Most marketing teams underinvest in multimedia for AI citation purposes. The marginal cost is low, and the citation lift is real.
How Gemini Differs From the Others
A side-by-side at a high level:
- ChatGPT weights training-data context heavily and supplements with retrieval. Older content that defined a category often gets cited even when fresher content exists.
- Gemini weights real-time Google Search heavily. Fresh content that ranks well in Google wins.
- Claude weights authoritative sources and primary citations. Academic and government sources appear often in answers.
- Grok weights real-time social and news content. Time-sensitive content earns disproportionate citations.

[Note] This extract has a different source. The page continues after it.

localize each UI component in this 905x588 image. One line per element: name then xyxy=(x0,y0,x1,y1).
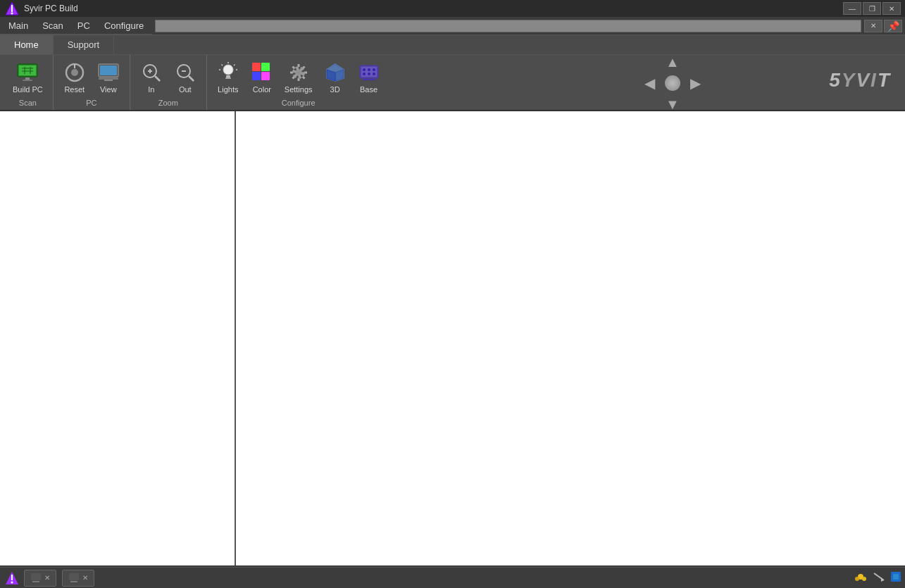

- Perplexity weights citation density and source diversity. Pages with strong primary sourcing earn citations across query types.
The difference matters because improving for Gemini is closer to traditional SEO than tuning for any of the others. Teams already strong in SEO often see Gemini citation lift first when they start the GEO program.
What's Coming In The Series
Part 2 covers building a Gemini-readable site: schema, entity pages, and the Google signal overlap that doubles the value of the work.
Part 3 covers a content strategy built for Gemini citations: which formats Gemini prefers, freshness signals, and the section-level optimization that compounds.
Part 4 covers accuracy and grounding: why Gemini punishes drift more than other engines, and how to keep brand summaries factually consistent.
Part 5 closes on measurement: tracking Gemini citation rate, share of voice, summary accuracy, and what to do with the data.
The actionable starting point for the next thirty days is a Google Search Console review. The pages that rank well for the brand's commercial queries are the same pages most likely to earn Gemini citations. Investing in those pages first compounds across both surfaces.